If kubelet is unavailable, AttachDetachController fails to force detach on pod deletion #65392

verult · 2018-06-23T00:20:43Z

/kind bug

What you expected to happen:
When a pod using an attached volume is deleted (gracefully) but kubelet in the corresponding node is down, the AttachDetachController should assume the node is unrecoverable after a timeout (currently 6min) and forcefully detach the volume.

What happened:
The volume is never detached.

How to reproduce it (as minimally and precisely as possible):

Create a pod with a volume using any of the attachable plugins (I used GCE PD to test).
Stop kubelet inside the node where the pod is scheduled.
Delete the pod.
Wait for 6min+
Check to see if the volume is still attached.

Anything else we need to know?:
This doesn't happen if the pod is force-deleted.

It's likely due to the last condition checked in this line. Once kubelet is down, the container status is no longer reported correctly. Inside the Attach Detach Controller, This function is called by the pod update informer handler, which sets whether the volume should be attached in the desired state of the world. On pod force deletion, the pod object is deleted immediately, and this triggers the pod delete informer handler, which doesn't call this function.

/sig storage
/cc @saad-ali @gnufied @jingxu97 @NickrenREN
/assign

k8s-github-robot · 2018-06-27T00:32:38Z

[MILESTONENOTIFIER] Milestone Issue: Up-to-date for process

@verult

Issue Labels

sig/storage: Issue will be escalated to these SIGs if needed.
priority/important-soon: Escalate to the issue owners and SIG owner; move out of milestone after several unsuccessful escalation attempts.
kind/bug: Fixes a bug discovered during the current release.

Help

orainxiong · 2018-07-11T03:57:24Z

Maybe I hitted a similar case but not the same.

The general sequence as below :

Config volumes.kubernetes.io/controller-managed-attach-detach in order to have the attach/detach controller being in charge of attaching and detaching operations both;
Create a statefulset with volumes provisioned by glusterfs;
Use iptables to simulate a master-worker network partition failure. As a result, kubelet on worker node can't talk against apiserver at the moment;
NodeLifecycleController subsequently detect the unreachable node and evict the pods on the unreachable node;
The evicted pods will be recreated and scheduled to another available Node with previous volumes.

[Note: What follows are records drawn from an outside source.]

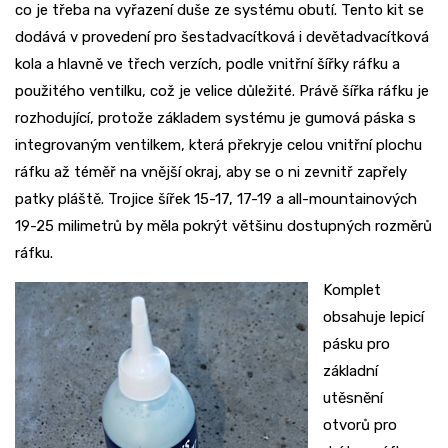
co je třeba na vyřazení duše ze systému obutí. Tento kit se
dodává v provedení pro šestadvacítková i devětadvacítková
kola a hlavně ve třech verzích, podle vnitřní šířky ráfku a
použitého ventilku, což je velice důležité. Právě šířka ráfku je
rozhodující, protože základem systému je gumová páska s
integrovaným ventilkem, která překryje celou vnitřní plochu
ráfku až téměř na vnější okraj, aby se o ni zevnitř zapřely
patky pláště. Trojice šířek 15-17, 17-19 a all-mountainových
19-25 milimetrů by měla pokrýt většinu dostupných rozměrů
ráfku.
Komplet
obsahuje lepicí
pásku pro
základní
utěsnění
otvorů pro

The attach/detach controller works as expected. I use version 1.9.3.

verult · 2018-07-13T23:36:58Z

@orainxiong is the terminationGracePeriod set inside the statefulset?

orainxiong · 2018-07-14T08:11:02Z

terminationGracePeriod is 0 if I remember correctly. I guess it might be the root cause.

guineveresaenger · 2018-08-13T13:16:50Z

@saad-ali can we have an update whether someone is working on this issue?

NickrenREN · 2018-08-14T12:24:07Z

I can take a look at this

/assign

shay-berman · 2018-08-22T12:25:38Z

@saad-ali, @verult and I scheduled a meeting to talk about this issue on Monday 27Aug 11am (New York, USA Time).

shay-berman · 2018-08-29T17:38:23Z

Hi @saad-ali , @verult and @gnufied.

I have a concern about how to fix this issue.
Regarding the implementation of #67847 \ #67419 , I am not sure if the PR design is save enough.
The solution that was proposed in this PR was to leverage the DeletionGracePeriodSeconds instead of using the podStatus.ContainerStatuses (HERE).

Its good not to trust on podStatus.ContainerStatuses because in a crash worker scenario the kubelet is not responsive and the ContainerStatuses will remain Running for-ever (which prevent detach the POD). So adding DeletionGracePeriodSeconds as another trigger to force detach the PVCs of a none responding POD is good idea.

BUT I think we should be very careful of force detach PVCs, because if its a split brain scenario (worker node was not really crashed, it was just a network issue) and the POD still running and writing IO to the PVC, detaching the PVC may lead to data corruption.
So maybe its too brutal to trust on this DeletionGracePeriodSeconds (AFAIK the customer facing of this timeout is TerminationGracePeriodSeconds which is by default 30 seconds if you didn't specify it in the pod spec.). So if we take this PR implementation there could be application that will get force detach in split brain and maybe these application cannot handle such detach.

I would like to propose saver implementation that from one hand will do detach for PODs that in crashed node scenario, but from other hand will be save enough also for split brain scenario.
The propose is to add a new annotation on the POD spec (e.g : AllowForceDetachAfterGracePeriod with default false), and then only if the customer specify it in the pod spec with true value,
then k8s will force detach PVCs of this POD, but if its false then even after DeletionGracePeriodSeconds it will not force detach the POD - which keeping the existing behavior - so customer will have to manually delete the POD (do it in save and manual way to prevent data lose).
So by adding this safety annotation we provide the customer the ability to decide if this pod can recover from detach operation. And then you will fill save to also chary pick this fix to older k8s versions, because you will not impact any existing behavior(Only PODs with this annotation will get the new behavior).

Thoughts?
Let me know if its over kill, or maybe its saver for the user to avoid potential data lose.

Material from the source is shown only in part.